Ever since I was a child, I’ve had a love/hate relationship with jeans in general. So much so, in fact, that I think I went an entire decade through my late-teens and early-twenties of literally never wearing a pair of jeans. Whether it’s my oddly-shaped waistline or my affinity for a crisp pair of Dockers, they just aren’t something I keep in the closet.

After seeing Harry Styles take the top off those things, though? Well, they’ve got my mind racing in all the right ways. Paired with a crisp pair of crew socks and some Gucci loafers and we’ve got ourselves a full-blown mood.

“But what’s holding you back from replicating this with some old J. Crew denim and a pair of your dad’s Cole Haans?” you may be wondering. Well, the answer’s pretty simple: dad legs. My legs look like hairy paper towel tubes that lack any actual shape or physique. It’s a sad state of affairs but one that I’m willing to admit to the world without hesitation.

#4 Liam Gallagher’s Mid-90s Soccer Kit

Mid-90s throwback? Yes, please. Kangol bucket hat for the boys? Uh-huh. Cigs? Sooooo nectar.

If we’re being honest here, Liam Gallagher’s outfit from 25 years ago (holy fuck that’s a long time ago) is actually timeless and right up my alley. Pair that with the fact that I’m about to become a dad who forces his child to only wear bucket hats and we’ve got ourselves a mega-cute scene.

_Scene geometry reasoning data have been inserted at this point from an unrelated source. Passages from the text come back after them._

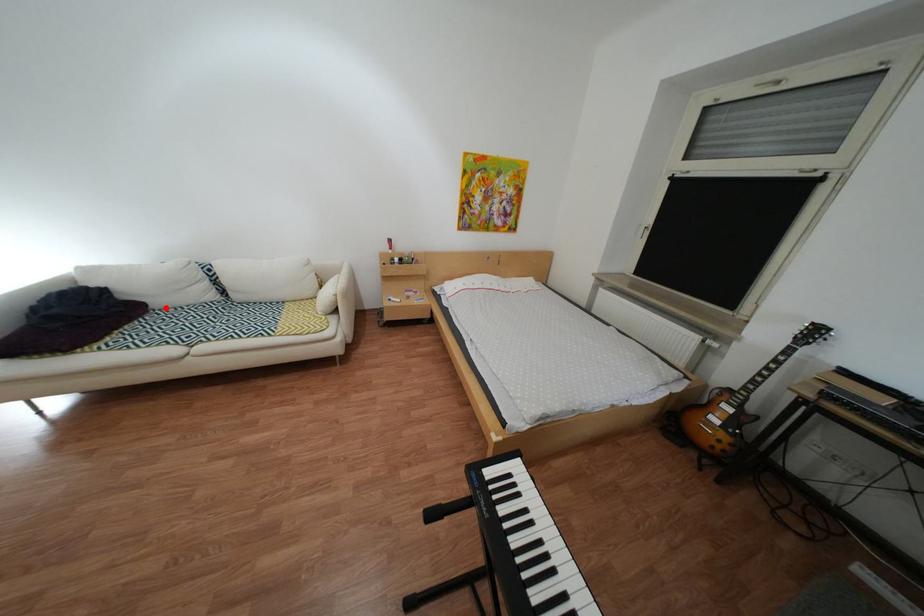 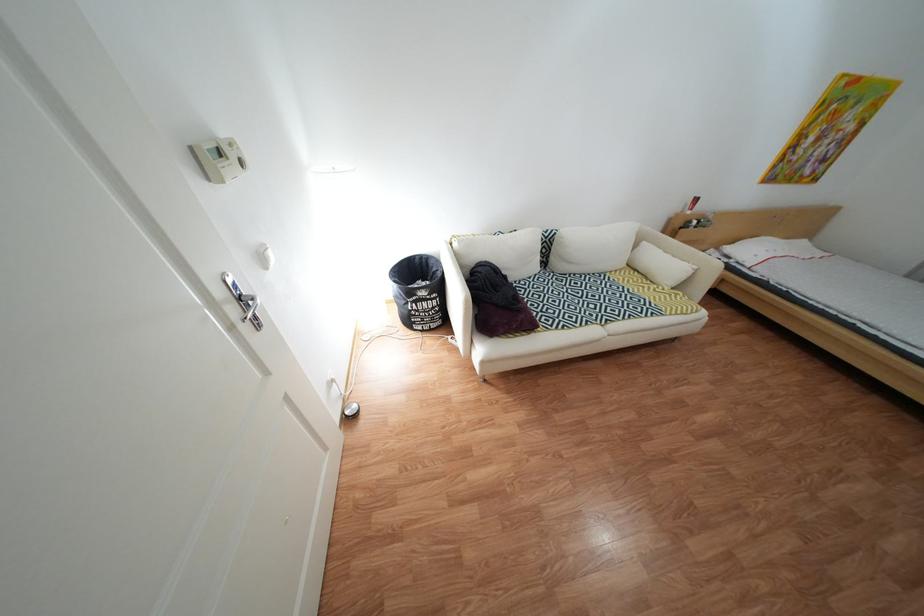 Question: I am providing you with two images of the same scene from different viewpoints. Image1 has a red point marked. In image2, the corresponding 3D location appears at what relative position? Reply with the corresponding letter.

Choices:
 (A) Closer
 (B) Farther

Answer: (B) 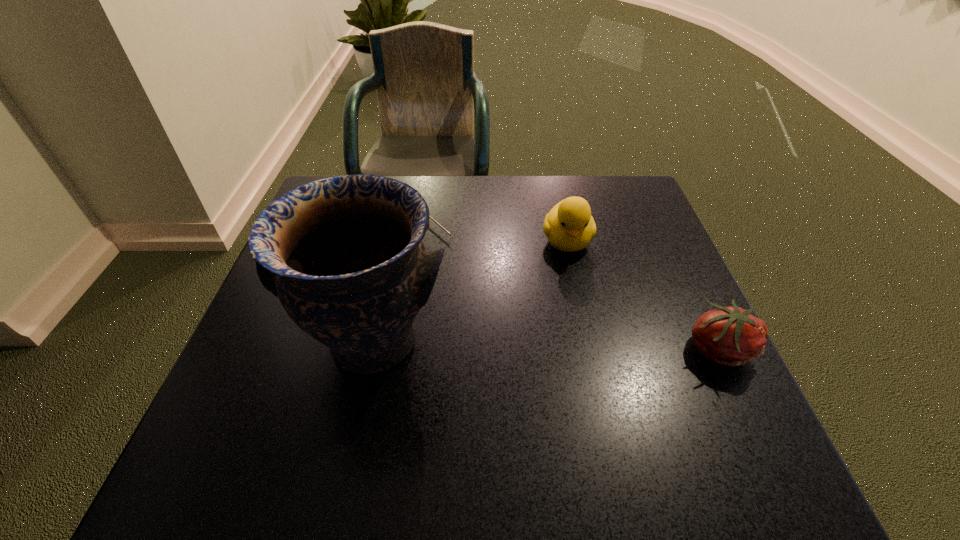 The height and width of the screenshot is (540, 960). In the image, there is a desktop. Find the location of `vacant space at the far right corner`. vacant space at the far right corner is located at coordinates (632, 175).

Identify the location of unoccupied position between the second shortest object and the tallest object. Image resolution: width=960 pixels, height=540 pixels. (546, 345).

At what (x,y) coordinates should I click in order to perform the action: click on unoccupied position between the second tallest object and the shortest object. Please return your answer as a coordinate pair (x, y). The image size is (960, 540). Looking at the image, I should click on (493, 228).

This screenshot has height=540, width=960. What are the coordinates of `vacant space that's between the third tallest object and the pottery` in the screenshot? It's located at (546, 345).

The height and width of the screenshot is (540, 960). Find the location of `vacant point located between the rightmost object and the duck`. vacant point located between the rightmost object and the duck is located at coordinates click(643, 294).

At what (x,y) coordinates should I click in order to perform the action: click on blank region between the duck and the rightmost object. Please return your answer as a coordinate pair (x, y). This screenshot has width=960, height=540. Looking at the image, I should click on (643, 294).

Find the location of a particular element. The image size is (960, 540). free area in between the tallest object and the tomato is located at coordinates (546, 345).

However, my hesitation here is fairly simple — I think Liam Gallagher would beat the absolute piss out of me if he ever caught me jocking his swag. Add in the fact that we both support rival football clubs and we’ve got ourselves a situation that could get downright mental. I’m talking a Guinness glass to the head as he leaves the pisser while “Morning Glory” plays from the jukebox.

You may be able to catch me tipping back pints with a bucket hat on this summer but that’s where the similarities will end.

#5 This Random Person’s Grandpa

Uhhhhhh, can we get a vibe check on aisle seven, please? Because this dude’s about to be on a safari and he doesn’t care who’s with him.

When I was in fifth grade, my parents entertained doing an African safari for spring break. Nevermind the fact that my dad must’ve been having a hell of a year in the office, but the trip fell through and we ended up going to London instead. At the time, I was completely devastated but not for the reasons you’d think. If I’m being truthful, I didn’t really care about seeing any animals from Lion King or learning about new cultures. I was 10 years old and desperate to get on the same sartorial level as Nigel Thornberry, something that this random person’s grandpa has done tenfold.

Monochromatic is something I’m well-versed in (that whole Steve Jobs thing) but I simply don’t have the swagger to pull off all-khaki. I’d skew more Canadian-park-ranger than dude-with-safari-money. What a sad state of affairs.

Looks like I’m sticking with black joggers and solid tees until something comes across my discover feed worth mocking. Until then, I’ll be the guy crossing the street to avoid direct run-ins with cool teens dressed in JNCOs.